## Directions for this task
The response should be the data again, identical in every line.

## Listed entries
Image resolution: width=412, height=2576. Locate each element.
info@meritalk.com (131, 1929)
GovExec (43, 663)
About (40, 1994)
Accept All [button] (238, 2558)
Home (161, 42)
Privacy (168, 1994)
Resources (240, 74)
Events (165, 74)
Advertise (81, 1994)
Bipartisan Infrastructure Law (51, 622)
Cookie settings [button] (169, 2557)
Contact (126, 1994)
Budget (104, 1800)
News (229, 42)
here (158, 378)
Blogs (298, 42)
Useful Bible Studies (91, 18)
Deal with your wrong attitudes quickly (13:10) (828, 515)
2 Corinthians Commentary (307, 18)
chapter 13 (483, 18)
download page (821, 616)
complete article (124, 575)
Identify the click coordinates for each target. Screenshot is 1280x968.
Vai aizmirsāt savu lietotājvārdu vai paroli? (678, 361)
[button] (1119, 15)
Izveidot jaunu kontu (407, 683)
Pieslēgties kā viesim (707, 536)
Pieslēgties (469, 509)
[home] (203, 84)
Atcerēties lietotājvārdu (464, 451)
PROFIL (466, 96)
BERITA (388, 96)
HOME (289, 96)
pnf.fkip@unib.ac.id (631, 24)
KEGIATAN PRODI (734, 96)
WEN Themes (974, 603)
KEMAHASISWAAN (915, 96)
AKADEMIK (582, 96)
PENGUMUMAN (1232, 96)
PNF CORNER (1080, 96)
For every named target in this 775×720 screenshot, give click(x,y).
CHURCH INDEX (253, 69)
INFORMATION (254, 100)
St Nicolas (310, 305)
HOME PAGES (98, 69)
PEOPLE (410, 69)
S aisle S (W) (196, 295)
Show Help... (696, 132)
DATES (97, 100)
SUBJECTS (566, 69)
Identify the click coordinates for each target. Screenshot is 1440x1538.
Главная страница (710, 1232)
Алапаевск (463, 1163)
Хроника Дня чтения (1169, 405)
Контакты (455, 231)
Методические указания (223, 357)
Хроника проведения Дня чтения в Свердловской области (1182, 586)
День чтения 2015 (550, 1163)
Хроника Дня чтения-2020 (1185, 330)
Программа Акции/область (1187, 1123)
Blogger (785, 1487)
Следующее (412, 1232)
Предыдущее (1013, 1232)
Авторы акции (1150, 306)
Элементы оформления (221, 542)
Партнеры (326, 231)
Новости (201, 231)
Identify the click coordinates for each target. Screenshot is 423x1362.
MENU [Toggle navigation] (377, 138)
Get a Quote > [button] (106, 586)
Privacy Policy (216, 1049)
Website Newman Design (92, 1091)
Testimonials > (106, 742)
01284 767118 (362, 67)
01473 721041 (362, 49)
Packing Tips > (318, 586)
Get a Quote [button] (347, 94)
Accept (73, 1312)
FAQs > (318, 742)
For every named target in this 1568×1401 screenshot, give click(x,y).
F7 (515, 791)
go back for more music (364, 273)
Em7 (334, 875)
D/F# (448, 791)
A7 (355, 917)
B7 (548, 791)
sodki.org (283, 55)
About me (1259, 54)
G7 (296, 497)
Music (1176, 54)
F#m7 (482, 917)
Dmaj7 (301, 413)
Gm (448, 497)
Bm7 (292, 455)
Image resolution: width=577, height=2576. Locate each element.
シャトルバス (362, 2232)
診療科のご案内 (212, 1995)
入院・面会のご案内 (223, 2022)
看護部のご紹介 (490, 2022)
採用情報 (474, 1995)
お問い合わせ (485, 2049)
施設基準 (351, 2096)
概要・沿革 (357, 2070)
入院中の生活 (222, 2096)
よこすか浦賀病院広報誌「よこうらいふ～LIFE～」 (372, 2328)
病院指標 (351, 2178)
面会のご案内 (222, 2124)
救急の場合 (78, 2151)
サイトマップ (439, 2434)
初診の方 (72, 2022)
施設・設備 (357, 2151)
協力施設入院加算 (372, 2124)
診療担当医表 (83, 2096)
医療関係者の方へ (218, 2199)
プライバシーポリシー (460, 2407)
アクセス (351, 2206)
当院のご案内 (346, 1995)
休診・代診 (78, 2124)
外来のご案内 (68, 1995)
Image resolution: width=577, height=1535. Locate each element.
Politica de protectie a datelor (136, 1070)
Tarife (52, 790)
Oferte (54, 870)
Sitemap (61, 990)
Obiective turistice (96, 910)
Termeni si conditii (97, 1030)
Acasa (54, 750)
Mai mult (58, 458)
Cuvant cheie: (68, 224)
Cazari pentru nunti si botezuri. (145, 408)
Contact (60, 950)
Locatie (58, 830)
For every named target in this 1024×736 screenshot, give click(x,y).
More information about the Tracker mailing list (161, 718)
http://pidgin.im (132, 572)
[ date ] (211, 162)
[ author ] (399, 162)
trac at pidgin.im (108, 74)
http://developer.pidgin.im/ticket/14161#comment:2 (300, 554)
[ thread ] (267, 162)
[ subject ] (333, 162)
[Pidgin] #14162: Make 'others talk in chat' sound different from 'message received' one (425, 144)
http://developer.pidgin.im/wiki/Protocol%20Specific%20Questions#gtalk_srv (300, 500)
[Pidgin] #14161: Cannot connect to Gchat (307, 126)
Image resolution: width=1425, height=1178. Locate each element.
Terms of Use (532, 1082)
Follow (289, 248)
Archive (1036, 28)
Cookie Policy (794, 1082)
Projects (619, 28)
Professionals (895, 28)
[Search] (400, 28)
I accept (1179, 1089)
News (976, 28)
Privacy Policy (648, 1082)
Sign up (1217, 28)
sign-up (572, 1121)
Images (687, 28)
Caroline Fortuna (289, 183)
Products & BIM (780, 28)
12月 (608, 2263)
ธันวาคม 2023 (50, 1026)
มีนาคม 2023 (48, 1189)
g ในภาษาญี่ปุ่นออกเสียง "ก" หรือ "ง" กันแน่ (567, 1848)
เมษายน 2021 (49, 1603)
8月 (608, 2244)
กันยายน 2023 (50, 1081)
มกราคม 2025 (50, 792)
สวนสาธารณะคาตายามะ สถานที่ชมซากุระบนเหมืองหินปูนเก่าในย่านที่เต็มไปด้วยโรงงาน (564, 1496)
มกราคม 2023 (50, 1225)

## Output for this task
Image resolution: width=412, height=2576. Locate each element.
info@meritalk.com (131, 1929)
GovExec (43, 663)
About (40, 1994)
Accept All [button] (238, 2558)
Home (161, 42)
Privacy (168, 1994)
Resources (240, 74)
Events (165, 74)
Advertise (81, 1994)
Bipartisan Infrastructure Law (51, 622)
Cookie settings [button] (169, 2557)
Contact (126, 1994)
Budget (104, 1800)
News (229, 42)
here (158, 378)
Blogs (298, 42)
Useful Bible Studies (91, 18)
Deal with your wrong attitudes quickly (13:10) (828, 515)
2 Corinthians Commentary (307, 18)
chapter 13 (483, 18)
download page (821, 616)
complete article (124, 575)
Identify the click coordinates for each target. Screenshot is 1280x968.
Vai aizmirsāt savu lietotājvārdu vai paroli? (678, 361)
[button] (1119, 15)
Izveidot jaunu kontu (407, 683)
Pieslēgties kā viesim (707, 536)
Pieslēgties (469, 509)
[home] (203, 84)
Atcerēties lietotājvārdu (464, 451)
PROFIL (466, 96)
BERITA (388, 96)
HOME (289, 96)
pnf.fkip@unib.ac.id (631, 24)
KEGIATAN PRODI (734, 96)
WEN Themes (974, 603)
KEMAHASISWAAN (915, 96)
AKADEMIK (582, 96)
PENGUMUMAN (1232, 96)
PNF CORNER (1080, 96)
For every named target in this 775×720 screenshot, give click(x,y).
CHURCH INDEX (253, 69)
INFORMATION (254, 100)
St Nicolas (310, 305)
HOME PAGES (98, 69)
PEOPLE (410, 69)
S aisle S (W) (196, 295)
Show Help... (696, 132)
DATES (97, 100)
SUBJECTS (566, 69)
Identify the click coordinates for each target. Screenshot is 1440x1538.
Главная страница (710, 1232)
Алапаевск (463, 1163)
Хроника Дня чтения (1169, 405)
Контакты (455, 231)
Методические указания (223, 357)
Хроника проведения Дня чтения в Свердловской области (1182, 586)
День чтения 2015 (550, 1163)
Хроника Дня чтения-2020 (1185, 330)
Программа Акции/область (1187, 1123)
Blogger (785, 1487)
Следующее (412, 1232)
Предыдущее (1013, 1232)
Авторы акции (1150, 306)
Элементы оформления (221, 542)
Партнеры (326, 231)
Новости (201, 231)
Identify the click coordinates for each target. Screenshot is 423x1362.
MENU [Toggle navigation] (377, 138)
Get a Quote > [button] (106, 586)
Privacy Policy (216, 1049)
Website Newman Design (92, 1091)
Testimonials > (106, 742)
01284 767118 (362, 67)
01473 721041 (362, 49)
Packing Tips > (318, 586)
Get a Quote [button] (347, 94)
Accept (73, 1312)
FAQs > (318, 742)
For every named target in this 1568×1401 screenshot, give click(x,y).
F7 (515, 791)
go back for more music (364, 273)
Em7 (334, 875)
D/F# (448, 791)
A7 (355, 917)
B7 (548, 791)
sodki.org (283, 55)
About me (1259, 54)
G7 (296, 497)
Music (1176, 54)
F#m7 (482, 917)
Dmaj7 (301, 413)
Gm (448, 497)
Bm7 (292, 455)
Image resolution: width=577, height=2576. Locate each element.
シャトルバス (362, 2232)
診療科のご案内 (212, 1995)
入院・面会のご案内 (223, 2022)
看護部のご紹介 (490, 2022)
採用情報 (474, 1995)
お問い合わせ (485, 2049)
施設基準 (351, 2096)
概要・沿革 (357, 2070)
入院中の生活 (222, 2096)
よこすか浦賀病院広報誌「よこうらいふ～LIFE～」 (372, 2328)
病院指標 (351, 2178)
面会のご案内 (222, 2124)
救急の場合 (78, 2151)
サイトマップ (439, 2434)
初診の方 (72, 2022)
施設・設備 (357, 2151)
協力施設入院加算 (372, 2124)
診療担当医表 (83, 2096)
医療関係者の方へ (218, 2199)
プライバシーポリシー (460, 2407)
アクセス (351, 2206)
当院のご案内 (346, 1995)
休診・代診 (78, 2124)
外来のご案内 (68, 1995)
Image resolution: width=577, height=1535. Locate each element.
Politica de protectie a datelor (136, 1070)
Tarife (52, 790)
Oferte (54, 870)
Sitemap (61, 990)
Obiective turistice (96, 910)
Termeni si conditii (97, 1030)
Acasa (54, 750)
Mai mult (58, 458)
Cuvant cheie: (68, 224)
Cazari pentru nunti si botezuri. (145, 408)
Contact (60, 950)
Locatie (58, 830)
For every named target in this 1024×736 screenshot, give click(x,y).
More information about the Tracker mailing list (161, 718)
http://pidgin.im (132, 572)
[ date ] (211, 162)
[ author ] (399, 162)
trac at pidgin.im (108, 74)
http://developer.pidgin.im/ticket/14161#comment:2 (300, 554)
[ thread ] (267, 162)
[ subject ] (333, 162)
[Pidgin] #14162: Make 'others talk in chat' sound different from 'message received' one (425, 144)
http://developer.pidgin.im/wiki/Protocol%20Specific%20Questions#gtalk_srv (300, 500)
[Pidgin] #14161: Cannot connect to Gchat (307, 126)
Image resolution: width=1425, height=1178. Locate each element.
Terms of Use (532, 1082)
Follow (289, 248)
Archive (1036, 28)
Cookie Policy (794, 1082)
Projects (619, 28)
Professionals (895, 28)
[Search] (400, 28)
I accept (1179, 1089)
News (976, 28)
Privacy Policy (648, 1082)
Sign up (1217, 28)
sign-up (572, 1121)
Images (687, 28)
Caroline Fortuna (289, 183)
Products & BIM (780, 28)
12月 (608, 2263)
ธันวาคม 2023 (50, 1026)
มีนาคม 2023 (48, 1189)
g ในภาษาญี่ปุ่นออกเสียง "ก" หรือ "ง" กันแน่ (567, 1848)
เมษายน 2021 (49, 1603)
8月 (608, 2244)
กันยายน 2023 (50, 1081)
มกราคม 2025 (50, 792)
สวนสาธารณะคาตายามะ สถานที่ชมซากุระบนเหมืองหินปูนเก่าในย่านที่เต็มไปด้วยโรงงาน (564, 1496)
มกราคม 2023 (50, 1225)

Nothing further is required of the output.